The results from the current study indicate that JH action on aggregation behavior is through influencing the peripheral nervous system, as TO1 and CSP3 are mainly expressed in antennal tissue [15]. Actually, the influences of JH on peripheral neuronal plasticity have also been reported in other insect species [3, 45, 46]. A recent study has further demonstrated that the effect of JH on age-dependent sensitivity of Or47b neuron can coordinate male courtship behavior in Drosophila melanogaster [31]. Our results provide more detailed molecular mechanisms underlying the JH control of olfactory-mediated behavioral plasticity through influencing peripheral neuronal plasticity. In fact, JH is essential for the development and organization of neural circuits including the peripheral and central nervous systems of insects [47, 48]. In the desert locust S. gregaria, JH can activate the responsiveness of olfactory interneurons in the antennal lobe [27]. Our previous studies have suggested that phase-related behavioral plasticity involves multiple-level mechanisms including the peripheral and central nervous systems [6]. Several biogenic amines such as dopamine, tyramine, octopamine and serotonin, have been revealed to play important roles in the process of locust behavioral changes [17, 49, 50]. JH may act as a coordinator of phase-related aggregation behavior in response to population density by modulating the peripheral and central olfactory neuronal sensitivity in the migratory locust. Future investigation into the mechanisms underlying pleiotropy should lead to a deeper understanding of the ways by which JH mediates phase-related behavioral plasticity in response to the changes of population density.
In summary, this study indicates that juvenile hormone acts on the expression of olfactory-related genes in peripheral chemosensory organs to change aggregation behavior in locusts. Our finding of a mechanism by which sensory detection is modified by a hormone provides new insights into the precise modulation of phenotypic plasticity in the animal kingdom.
Materials and methods
Experimental insects
The migratory locust, L. migratoria, used in this study were from colonies maintained at the Institute of Zoology, Chinese Academy of Sciences.
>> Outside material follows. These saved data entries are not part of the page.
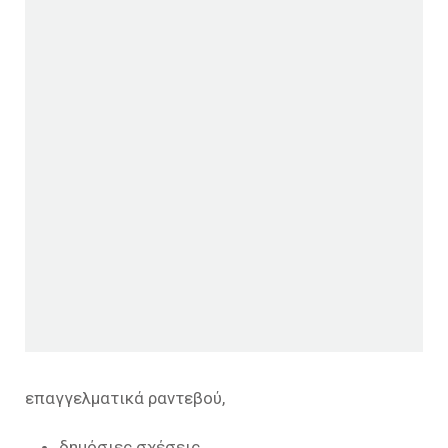
επαγγελματικά ραντεβού,
δημόσιες σχέσεις,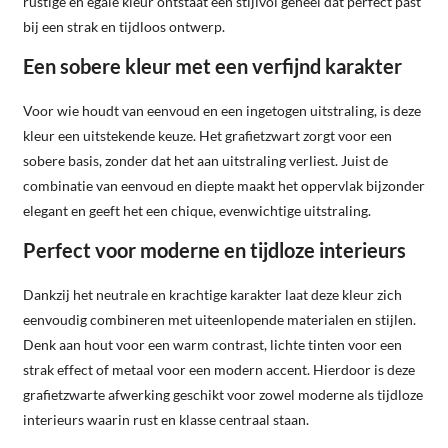
rustige en egale kleur ontstaat een stijlvol geheel dat perfect past
bij een strak en tijdloos ontwerp.
Een sobere kleur met een verfijnd karakter
Voor wie houdt van eenvoud en een ingetogen uitstraling, is deze
kleur een uitstekende keuze. Het grafietzwart zorgt voor een
sobere basis, zonder dat het aan uitstraling verliest. Juist de
combinatie van eenvoud en diepte maakt het oppervlak bijzonder
elegant en geeft het een chique, evenwichtige uitstraling.
Perfect voor moderne en tijdloze interieurs
Dankzij het neutrale en krachtige karakter laat deze kleur zich
eenvoudig combineren met uiteenlopende materialen en stijlen.
Denk aan hout voor een warm contrast, lichte tinten voor een
strak effect of metaal voor een modern accent. Hierdoor is deze
grafietzwarte afwerking geschikt voor zowel moderne als tijdloze
interieurs waarin rust en klasse centraal staan.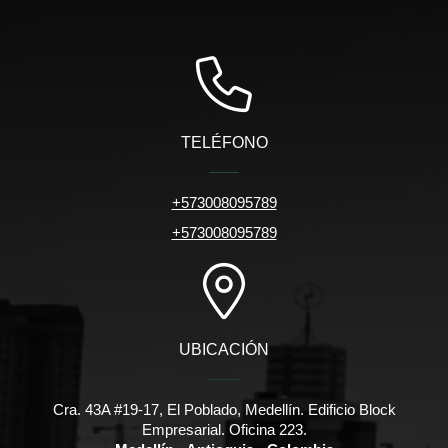
TELÉFONO
+573008095789
+573008095789
UBICACIÓN
Cra. 43A #19-17, El Poblado, Medellín. Edificio Block
Empresarial. Oficina 223.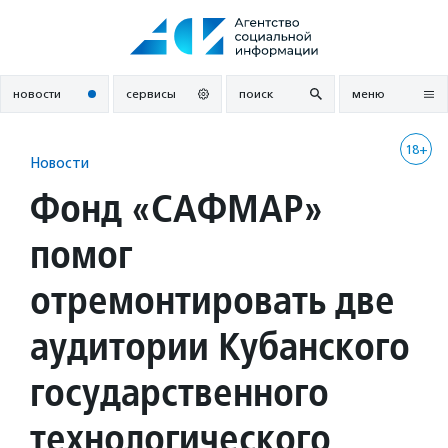
Перейти
к
содержанию
новости
сервисы
поиск
меню
18+
Новости
Фонд «САФМАР»
помог
отремонтировать две
аудитории Кубанского
государственного
технологического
Gregarious cultures were reared in large, well-ventilated cages (25 cm × 25 cm × 25 cm) at densities of 200–300 insects per container. Solitarious cultures were reared in isolation in separate ventilated cages (10 cm × 10 cm × 25 cm) with charcoal-filtered compressed air. This method retained the phase-traits for reversible phase transition due to physical, visual and olfactory isolation. Both colonies were reared under a 14:10 light/dark photo regime at 30 ± 2°C and on a diet of fresh, greenhouse-grown wheat seedlings and wheat bran. Fourth-instar gregarious or solitarious nymphs were used in all of the following experiments. Most fourth-instar gregarious or solitarious nymphs developed for 5 days before moulting to fifth-instar. For convenience of description, we defined Day 1 (D1) as within 12 hours post moult from third-instar, and Day 2 to Day 5 (D2-D5) as the second to fifth day post moult from third-instar.
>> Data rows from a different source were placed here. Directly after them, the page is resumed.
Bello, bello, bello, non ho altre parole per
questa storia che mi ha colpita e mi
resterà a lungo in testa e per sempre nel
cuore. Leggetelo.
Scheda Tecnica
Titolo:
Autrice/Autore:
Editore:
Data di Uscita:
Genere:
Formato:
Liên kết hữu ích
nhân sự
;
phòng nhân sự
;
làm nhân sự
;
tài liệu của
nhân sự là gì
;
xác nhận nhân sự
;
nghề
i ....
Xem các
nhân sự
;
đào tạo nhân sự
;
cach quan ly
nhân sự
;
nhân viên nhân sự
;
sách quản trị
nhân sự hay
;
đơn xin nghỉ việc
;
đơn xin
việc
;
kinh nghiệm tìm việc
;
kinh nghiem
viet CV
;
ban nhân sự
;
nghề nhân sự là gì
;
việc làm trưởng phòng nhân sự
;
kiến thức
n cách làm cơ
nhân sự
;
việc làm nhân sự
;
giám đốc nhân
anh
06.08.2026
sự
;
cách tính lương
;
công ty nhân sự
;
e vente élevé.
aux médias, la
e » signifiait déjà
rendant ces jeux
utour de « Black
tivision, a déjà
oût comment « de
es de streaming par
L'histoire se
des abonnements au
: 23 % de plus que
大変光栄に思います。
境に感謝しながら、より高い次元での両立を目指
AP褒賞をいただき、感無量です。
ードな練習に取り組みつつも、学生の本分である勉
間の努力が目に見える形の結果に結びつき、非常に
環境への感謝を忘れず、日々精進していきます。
Quantification of hemolymph JH III
Hemolymph from 4 individuals of gregarious or solitarious nymphs was pooled together as one biological replicate and 8 biological replicates were sampled at D1, D2, D3, D4 and D5, respectively. The procedure was as previously described [51]. Briefly, 40 μl hemolymph was mixed with 100 μl 70% methanol and 200 μl hexane, followed by centrifugation at 4,500 ×g for 10 min. The upper hexane layer was then dried with nitrogen, dissolved in 50% methanol and sonicated for 10 min. After centrifugation twice at 14,000 ×g for 10 min, the supernatant was collected for liquid chromatography (LC) analysis using Nexera UHPLC LC-30A (Shimadzu) equipped with two LC-30AD pumps, a SIL-30AC autosampler, a CTO-30A thermostated column compartment and a DGU-20A5 degasser. An ACQUITY UPLC BEH C18 column was used for LC separation. Mass spectrometric detection (MS/MS/MS) was then carried out using AB SCIEX Triple Quad 4500 (Applied Biosystems) with an electrospray ionization source (Turbo Ionspray) in a positive electrospray ionization mode. Three major JH III specific ions [m/z = 235.3, m/z = 189.0, and m/z = 147.0] were monitored. Data acquisition and processing were performed using AB SCIEX Analyst 1.6 software (Applied Biosystems).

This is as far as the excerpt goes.